Task to complete: Count the lines below that carry the word "Renishaw". Answer with that number alone.

Data in this exercise:
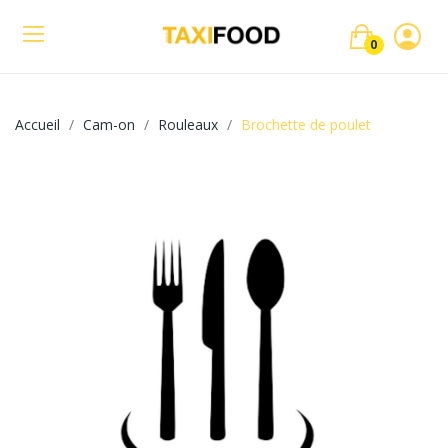
0
Accueil
Cam-on
Rouleaux
Brochette de poulet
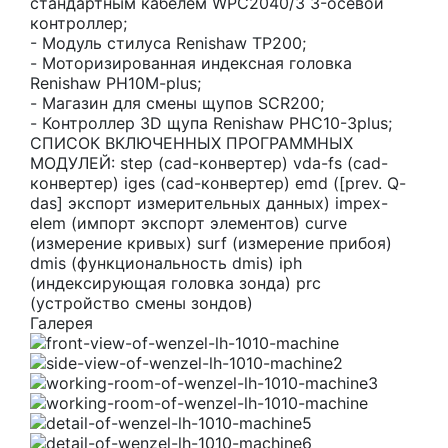
стандартным кабелем WPC2040/3 3-осевой
контроллер;
- Модуль стилуса Renishaw TP200;
- Моторизированная индексная головка
Renishaw PH10M-plus;
- Магазин для смены щупов SCR200;
- Контроллер 3D щупа Renishaw PHC10-3plus;
СПИСОК ВКЛЮЧЕННЫХ ПРОГРАММНЫХ
МОДУЛЕЙ: step (cad-конвертер) vda-fs (cad-
конвертер) iges (cad-конвертер) emd ([prev. Q-
das] экспорт измерительных данных) impex-
elem (импорт экспорт элементов) curve
(измерение кривых) surf (измерение прибоя)
dmis (функциональность dmis) iph
(индексирующая головка зонда) prc
(устройство смены зондов)
Галерея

Problem solution: 3